15 April 2012

Gratitude for Willing Workers


We have accomplished much in these first few months of the year, projects spiraling from projects, constructions leaping up pulleys, harvest jars filling shelves. And in every successful project we owe immense gratitude to the friends and family who have stopped by to lend a helping hand, stayed to build something greater than we could accomplish individually. In addition to our normal summer guests, this summer we trusted in the arrival of three previous near-strangers who quickly became our good friends as they willingly came to help us in our work, volunteering their abilities while learning and living a different way of life. It´s a volunteer movement called WWOOF-ing, which is an acronym for Willing Workers On Organic Farms. We are not actually affiliated with the movement officially, nor have we had any prior experience with soliciting or supporting such volunteers, but had heard of the concept as is the nature of our social circles, especially in the realm of permaculture. Apparently there are volunteers young and old traveling all over the world trading labor for room and board among small and large-scale farming communities where the idea is to create an exchange of knowledge on organic farming and/or sustainable living practices.
Our volunteer friends had all traveled throughout Chile and Peru at official WWOOF sites, one of our friends also volunteering a couple of years in Australia, New Zealand, and the United States. All three had interesting stories from their experiences having live and worked among so many diverse groups. Not all their experiences were as rich as anticipated in terms of cultural and informative exchange. Being treated as less-than-equal than permanent members of the community was a common experience, or being asked to do a laborious task alone instead of learning a skill by working alongside knowledgeable craftsman, reducing the apprentice to a status of indentured servant, greatly inhibited the exchange of pertinent knowledge and experience that a volunteer is so enthusiastically seeking that they willingly offer their labor as payment. These very tales are the reason I have never previously considered volunteering myself or even soliciting volunteers. I would not like being treated as a slave-laborer, nor would I like to command someone to labor for me.

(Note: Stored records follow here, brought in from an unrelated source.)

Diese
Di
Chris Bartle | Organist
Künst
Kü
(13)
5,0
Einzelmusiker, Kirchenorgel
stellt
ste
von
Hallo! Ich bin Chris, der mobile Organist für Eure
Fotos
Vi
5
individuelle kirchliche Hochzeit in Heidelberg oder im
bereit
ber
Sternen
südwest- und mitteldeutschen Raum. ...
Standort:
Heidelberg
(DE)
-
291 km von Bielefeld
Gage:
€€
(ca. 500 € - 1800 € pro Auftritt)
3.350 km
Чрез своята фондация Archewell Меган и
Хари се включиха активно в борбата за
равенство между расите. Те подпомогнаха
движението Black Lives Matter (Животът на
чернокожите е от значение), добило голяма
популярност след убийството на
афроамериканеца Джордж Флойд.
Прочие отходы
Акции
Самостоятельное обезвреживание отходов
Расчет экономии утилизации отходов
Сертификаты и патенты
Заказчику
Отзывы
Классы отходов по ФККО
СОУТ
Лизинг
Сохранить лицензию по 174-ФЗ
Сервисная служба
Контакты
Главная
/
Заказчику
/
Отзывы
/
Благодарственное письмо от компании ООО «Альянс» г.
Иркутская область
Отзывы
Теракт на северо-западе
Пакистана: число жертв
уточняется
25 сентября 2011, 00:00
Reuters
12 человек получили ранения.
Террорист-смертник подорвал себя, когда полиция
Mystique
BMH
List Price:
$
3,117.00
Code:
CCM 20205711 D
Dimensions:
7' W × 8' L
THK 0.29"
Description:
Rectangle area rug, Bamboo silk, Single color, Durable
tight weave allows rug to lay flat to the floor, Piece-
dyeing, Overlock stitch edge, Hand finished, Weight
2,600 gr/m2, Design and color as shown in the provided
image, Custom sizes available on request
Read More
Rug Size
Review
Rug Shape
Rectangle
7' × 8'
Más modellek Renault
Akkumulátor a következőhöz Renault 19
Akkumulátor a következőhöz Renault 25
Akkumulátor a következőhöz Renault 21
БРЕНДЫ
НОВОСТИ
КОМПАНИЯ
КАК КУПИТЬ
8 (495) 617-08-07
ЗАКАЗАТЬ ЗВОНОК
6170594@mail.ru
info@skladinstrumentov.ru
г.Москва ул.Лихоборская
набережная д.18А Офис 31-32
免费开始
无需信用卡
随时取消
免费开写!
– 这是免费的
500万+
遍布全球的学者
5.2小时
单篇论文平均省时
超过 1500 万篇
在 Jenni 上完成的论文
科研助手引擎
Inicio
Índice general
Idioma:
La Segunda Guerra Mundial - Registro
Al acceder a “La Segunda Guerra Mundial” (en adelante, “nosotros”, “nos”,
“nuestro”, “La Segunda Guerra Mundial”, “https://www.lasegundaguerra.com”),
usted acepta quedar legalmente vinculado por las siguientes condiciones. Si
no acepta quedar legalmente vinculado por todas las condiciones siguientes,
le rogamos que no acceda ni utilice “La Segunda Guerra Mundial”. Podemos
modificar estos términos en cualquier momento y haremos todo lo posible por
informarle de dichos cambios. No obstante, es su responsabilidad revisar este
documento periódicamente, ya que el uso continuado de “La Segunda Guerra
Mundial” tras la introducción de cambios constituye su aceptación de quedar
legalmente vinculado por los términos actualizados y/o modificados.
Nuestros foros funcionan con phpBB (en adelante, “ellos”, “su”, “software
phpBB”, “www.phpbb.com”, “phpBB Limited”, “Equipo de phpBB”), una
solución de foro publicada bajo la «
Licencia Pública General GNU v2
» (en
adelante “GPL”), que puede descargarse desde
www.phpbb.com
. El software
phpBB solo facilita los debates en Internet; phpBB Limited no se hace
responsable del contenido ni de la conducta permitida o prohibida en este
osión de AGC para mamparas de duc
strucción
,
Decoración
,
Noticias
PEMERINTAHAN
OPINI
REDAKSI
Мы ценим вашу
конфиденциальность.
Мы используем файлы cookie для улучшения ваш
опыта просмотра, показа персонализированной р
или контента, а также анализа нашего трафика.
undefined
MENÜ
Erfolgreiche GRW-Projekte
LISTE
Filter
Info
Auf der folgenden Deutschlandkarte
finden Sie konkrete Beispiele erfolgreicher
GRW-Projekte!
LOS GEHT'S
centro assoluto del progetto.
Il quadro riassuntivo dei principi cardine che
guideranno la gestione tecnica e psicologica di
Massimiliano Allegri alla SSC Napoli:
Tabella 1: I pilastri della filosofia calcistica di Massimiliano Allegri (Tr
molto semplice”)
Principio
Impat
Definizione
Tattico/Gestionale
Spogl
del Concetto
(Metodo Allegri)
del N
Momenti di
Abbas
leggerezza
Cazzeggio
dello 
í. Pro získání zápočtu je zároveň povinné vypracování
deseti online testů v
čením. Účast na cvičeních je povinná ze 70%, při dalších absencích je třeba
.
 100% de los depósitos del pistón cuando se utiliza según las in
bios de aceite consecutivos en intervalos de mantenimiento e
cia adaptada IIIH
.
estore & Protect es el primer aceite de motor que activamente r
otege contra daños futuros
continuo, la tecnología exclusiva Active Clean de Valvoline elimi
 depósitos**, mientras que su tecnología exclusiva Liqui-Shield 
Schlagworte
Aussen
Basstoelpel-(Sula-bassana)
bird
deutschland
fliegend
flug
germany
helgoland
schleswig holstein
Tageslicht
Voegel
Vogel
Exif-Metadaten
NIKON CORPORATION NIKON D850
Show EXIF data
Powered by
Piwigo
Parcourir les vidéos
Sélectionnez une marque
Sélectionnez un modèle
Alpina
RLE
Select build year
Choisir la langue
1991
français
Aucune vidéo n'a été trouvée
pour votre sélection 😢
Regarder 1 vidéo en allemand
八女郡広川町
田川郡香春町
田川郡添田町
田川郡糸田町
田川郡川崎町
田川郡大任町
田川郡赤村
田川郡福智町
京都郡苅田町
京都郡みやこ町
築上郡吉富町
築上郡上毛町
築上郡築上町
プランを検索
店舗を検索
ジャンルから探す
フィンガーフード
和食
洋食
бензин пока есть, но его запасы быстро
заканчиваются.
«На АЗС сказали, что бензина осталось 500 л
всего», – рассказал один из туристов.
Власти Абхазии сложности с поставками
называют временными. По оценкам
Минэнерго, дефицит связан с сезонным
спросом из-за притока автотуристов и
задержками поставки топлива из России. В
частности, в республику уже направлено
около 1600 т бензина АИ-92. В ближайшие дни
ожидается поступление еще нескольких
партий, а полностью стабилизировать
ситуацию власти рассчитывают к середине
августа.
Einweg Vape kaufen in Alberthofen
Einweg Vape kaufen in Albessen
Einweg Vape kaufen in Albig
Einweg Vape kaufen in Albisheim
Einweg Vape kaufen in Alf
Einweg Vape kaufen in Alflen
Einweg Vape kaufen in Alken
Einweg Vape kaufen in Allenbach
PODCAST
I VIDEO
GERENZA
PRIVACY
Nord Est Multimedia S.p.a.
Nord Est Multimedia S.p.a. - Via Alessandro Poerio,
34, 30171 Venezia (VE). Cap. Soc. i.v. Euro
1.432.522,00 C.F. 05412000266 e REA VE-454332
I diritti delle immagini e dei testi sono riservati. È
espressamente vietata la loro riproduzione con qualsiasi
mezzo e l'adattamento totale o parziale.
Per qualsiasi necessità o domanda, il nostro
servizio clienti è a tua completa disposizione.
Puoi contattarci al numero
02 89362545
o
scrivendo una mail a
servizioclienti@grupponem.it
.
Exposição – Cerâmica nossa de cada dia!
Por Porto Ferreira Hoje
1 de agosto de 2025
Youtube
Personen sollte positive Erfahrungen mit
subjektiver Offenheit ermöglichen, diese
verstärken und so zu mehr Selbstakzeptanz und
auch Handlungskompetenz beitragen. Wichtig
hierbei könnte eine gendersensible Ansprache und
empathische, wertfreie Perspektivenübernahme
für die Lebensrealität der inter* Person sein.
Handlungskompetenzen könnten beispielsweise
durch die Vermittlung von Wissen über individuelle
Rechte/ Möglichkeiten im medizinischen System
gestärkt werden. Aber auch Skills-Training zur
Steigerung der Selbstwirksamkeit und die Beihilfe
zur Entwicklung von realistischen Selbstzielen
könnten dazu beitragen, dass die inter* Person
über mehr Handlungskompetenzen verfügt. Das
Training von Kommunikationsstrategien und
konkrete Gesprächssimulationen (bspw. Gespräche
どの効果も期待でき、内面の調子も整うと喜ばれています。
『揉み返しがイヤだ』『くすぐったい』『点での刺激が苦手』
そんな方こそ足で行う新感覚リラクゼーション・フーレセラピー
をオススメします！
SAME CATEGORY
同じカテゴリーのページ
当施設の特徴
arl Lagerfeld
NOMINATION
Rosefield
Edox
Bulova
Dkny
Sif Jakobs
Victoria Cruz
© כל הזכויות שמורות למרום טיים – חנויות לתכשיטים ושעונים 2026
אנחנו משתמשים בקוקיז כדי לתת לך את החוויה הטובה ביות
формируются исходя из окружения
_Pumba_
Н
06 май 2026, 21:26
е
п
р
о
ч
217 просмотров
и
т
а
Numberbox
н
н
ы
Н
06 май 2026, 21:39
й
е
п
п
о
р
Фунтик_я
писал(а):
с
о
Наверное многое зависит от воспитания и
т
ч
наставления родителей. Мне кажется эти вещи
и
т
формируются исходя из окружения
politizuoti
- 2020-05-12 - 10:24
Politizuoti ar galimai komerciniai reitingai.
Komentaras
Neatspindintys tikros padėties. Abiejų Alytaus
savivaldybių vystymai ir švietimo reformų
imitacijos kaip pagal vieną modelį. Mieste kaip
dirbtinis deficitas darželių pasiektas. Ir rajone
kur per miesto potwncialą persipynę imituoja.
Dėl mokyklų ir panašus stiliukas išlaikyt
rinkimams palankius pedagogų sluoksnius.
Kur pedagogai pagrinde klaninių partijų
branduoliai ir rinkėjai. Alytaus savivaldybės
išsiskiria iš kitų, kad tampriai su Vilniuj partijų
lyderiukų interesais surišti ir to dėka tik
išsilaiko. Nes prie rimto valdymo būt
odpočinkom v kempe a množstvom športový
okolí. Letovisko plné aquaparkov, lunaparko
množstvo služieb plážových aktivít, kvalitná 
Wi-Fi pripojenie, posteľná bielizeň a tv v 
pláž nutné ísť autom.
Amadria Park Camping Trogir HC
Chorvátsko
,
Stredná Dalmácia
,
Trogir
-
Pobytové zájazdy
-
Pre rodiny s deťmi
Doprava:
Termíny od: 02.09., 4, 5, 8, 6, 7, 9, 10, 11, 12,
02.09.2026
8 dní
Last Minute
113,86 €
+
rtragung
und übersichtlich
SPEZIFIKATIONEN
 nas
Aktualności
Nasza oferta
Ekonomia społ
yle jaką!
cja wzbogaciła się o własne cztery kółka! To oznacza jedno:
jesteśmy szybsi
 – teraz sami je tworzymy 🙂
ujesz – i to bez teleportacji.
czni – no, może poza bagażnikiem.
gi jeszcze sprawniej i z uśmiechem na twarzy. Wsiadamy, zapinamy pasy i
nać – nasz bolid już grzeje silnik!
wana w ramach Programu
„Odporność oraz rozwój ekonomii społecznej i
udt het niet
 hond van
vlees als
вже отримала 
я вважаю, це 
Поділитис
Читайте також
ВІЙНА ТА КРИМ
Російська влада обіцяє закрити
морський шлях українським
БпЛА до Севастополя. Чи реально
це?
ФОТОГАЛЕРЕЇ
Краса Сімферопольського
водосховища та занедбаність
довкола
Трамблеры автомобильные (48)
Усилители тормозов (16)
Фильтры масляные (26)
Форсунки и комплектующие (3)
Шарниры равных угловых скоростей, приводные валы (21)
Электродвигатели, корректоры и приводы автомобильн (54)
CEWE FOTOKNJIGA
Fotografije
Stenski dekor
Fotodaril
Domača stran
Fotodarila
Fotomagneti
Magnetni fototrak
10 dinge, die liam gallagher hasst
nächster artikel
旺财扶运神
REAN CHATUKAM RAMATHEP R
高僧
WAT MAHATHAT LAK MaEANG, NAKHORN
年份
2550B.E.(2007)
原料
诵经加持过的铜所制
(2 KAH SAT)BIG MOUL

But when we got to talking about what kind of activities our friends had enjoyed, they had much to praise: working with people, learning skills and practices by example, enjoying the fruits of their labor in communal meals, becoming part of a group and seeing their collective work materialize into finished products, exchanging ideas and stories, and in general having an adventure. They spoke of beautiful places, interesting architecture and designs for human-scale technology. An afternoon conversing with our guests filled my mind with creative ideas from faraway communities I may never actually visit. These nomadic volunteers brought us more than helpful, skilled labor, they brought a landscape of innovation that other groups of large and small human settlement are currently experimenting, living from, and reinventing in similar and adaptable ways to what we are doing. I never knew, I had only imagined and hoped that groups like us were rising up everywhere. Now I have had the chance to hear eyewitness accounts and to know that not only are we not alone, but perhaps we have much to contribute in the current exchange of knowledge and ideas; certainly we have much we happily can learn. With our volunteering friend guests we finished the last coats of mud and also limed the second-floor walls of our workshop, possibly learning more from them than we could every teach. And we raised wall frames and a roof over an extension to our house in days rather than in months, definitely learning more of an appreciation for building with wood than I would have expanded my imagination towards had I been working alone.
We have always been well-accompanied in our journey with friends and family guests lending us support and help to bring in harvests, lift beams, mix mud, or plant trees. It is exactly this web of support and love which has allowed us to flourish in our forest, inspiring us to keep growing and dreaming and building. But it is a humbling and rarer gift to receive prior strangers by chance in your home and to have them offer all that they can to help you in your path, even hauling wheelbarrows of clay or mixing buckets of lime, because they want the experience, because they believe in a different way of seeing the world and how to relate to it, because they want to learn and share and inspire and someday build something similar. In the end in everyone who has ever helped us, we recognize one another as part of the same essential human impulsion toward freedom and creativity. We share in our work and we share in our celebrations, and are bonded by our shared experience. Our sincere gratitude to all our friends and family who have helped us shape our world in Los Brujos. May I someday have the same opportunity to offer my help and especially muscle-strength in your own unique paths and projects.